What is so upsetting to me is not the dreams but that having a brain injury is so much like that feeling that my perspective seems so real and can be trusted. I was pretty socially savvy before this happened. I made friends easily, was well-liked, but most importantly could breeze through casual social interactions. Put me at a cocktail party and I was perfectly comfortable, engaging with everyone and working the crowd. Now, I am leery and anxious, mostly because I have learned that I might say or do something socially inappropriate. Despite being armed with that knowledge, I am powerless and unaware when it happens. If I am with my daughter, she gently points out that I am arguing with whatever anyone says. My husband scolds me for being childish or inappropriate taking too many desserts or playing with the decor. I recognize when I see the strange blanks stares or when people quickly turn away from me that I must have done something strange.

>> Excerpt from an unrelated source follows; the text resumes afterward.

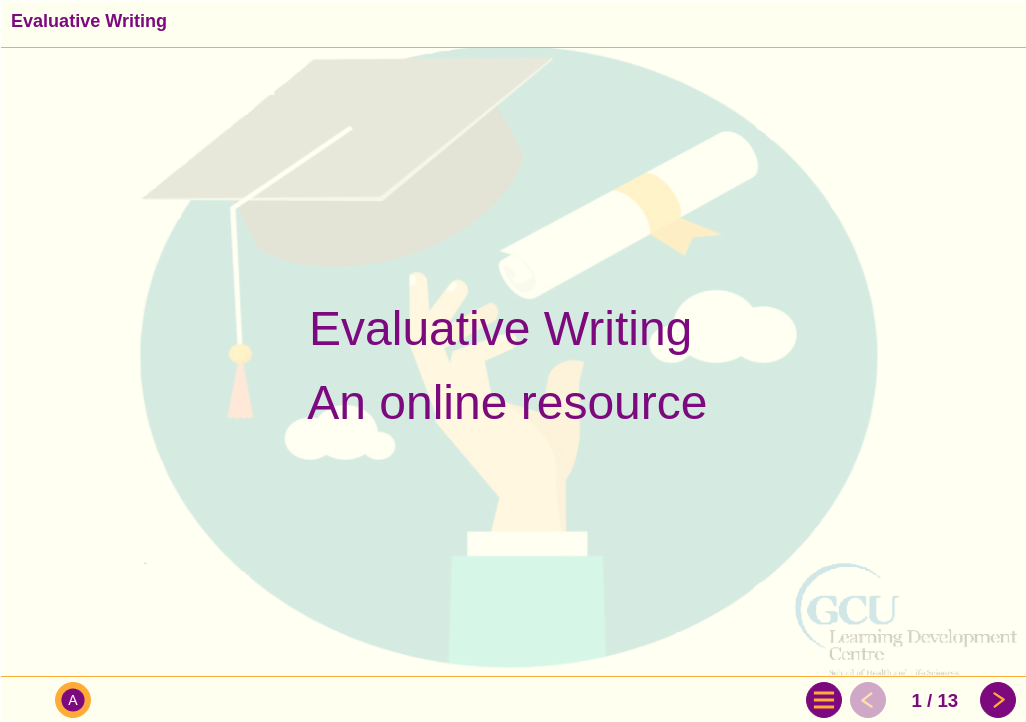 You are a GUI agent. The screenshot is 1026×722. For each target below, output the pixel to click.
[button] (26, 700) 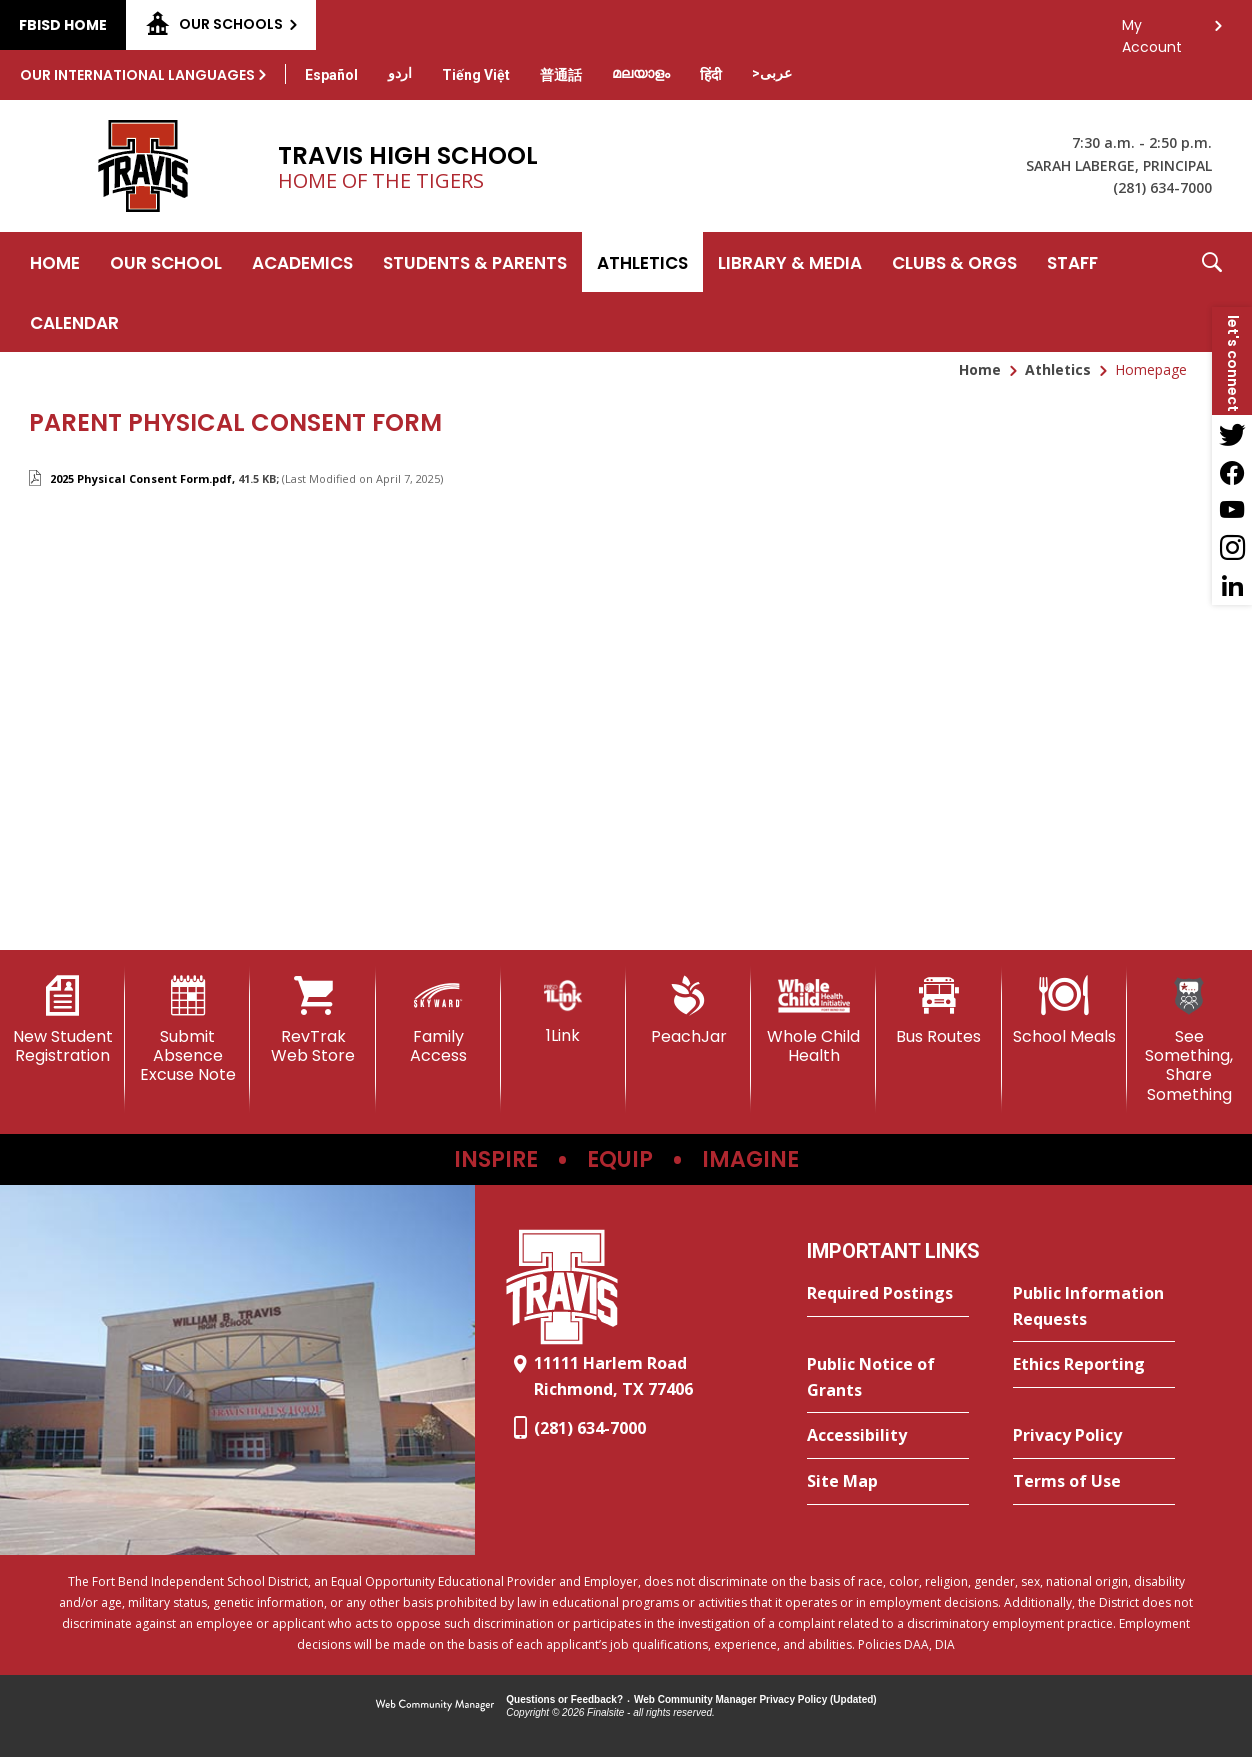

At my friends Christmas party this year, I was standing at the buffet table. Right nearby three men were chatting when a preadolescent boy tried to dash by. One man stopped and remarked at how tall he had grown. What are you, five three, he asked. The boy nodded and I was struck with disbelief. This kid was clearly at least 4 inches shorter than I am so pointing my finger I interject, exclaiming loudly, "ABSOLUTELY NOT! These is no way he is five three. I am five three so he can't be that tall." Instantly I caught my faux pas as the men quickly averted their eyes. "Sorry. That was inappropriate," I say as I excuse myself retreating to another part of the room.

I laugh when I retell that story because no harm was done and it happens too often for me to be surprised anymore. What preceded my bold statement was the certainty that the men would be grateful for receiving the correct information. Oh, thank you, we needed a benchmark in the form of a five foot three middle-aged woman so we could accurately gauge the boy's recent growth spurt. It is a split second thought process based misreading a social cue that leads to impulsive interactions. The messages that my brain sends me are not to be trusted. My appraisal of the situation and subsequent judgment is incorrect. I know that intellectually but adjusting to not believing my summary of social situations when I used to be so savvy is difficult.

The impulsiveness, the minor arguments, and the slight awkwardness are all tolerable. What leaves me feeling full of despair, hopeless for the future, is my overall assessments of my relationships with the people closest to me. I can be suspicious and paranoid about my family's intentions. I am often certain that my closest friends hate me. When I take the time to spell out, to my cognitive therapist, my husband, or my daughter, each of the clues and messages that led to my assessment, they help me adjust my thinking. I can see how my brain tricked me into reading information incorrectly. I adjust my thinking and feel comfortable again. What is scary is that sometimes I forget that I had that realization. The next day I am mistrustful again. Who will be there to remind me, hey Aly, you figured out that you were reading that wrong and you are cool with it now? If the answer is just me, I am in trouble because my brain is a big fat liar now.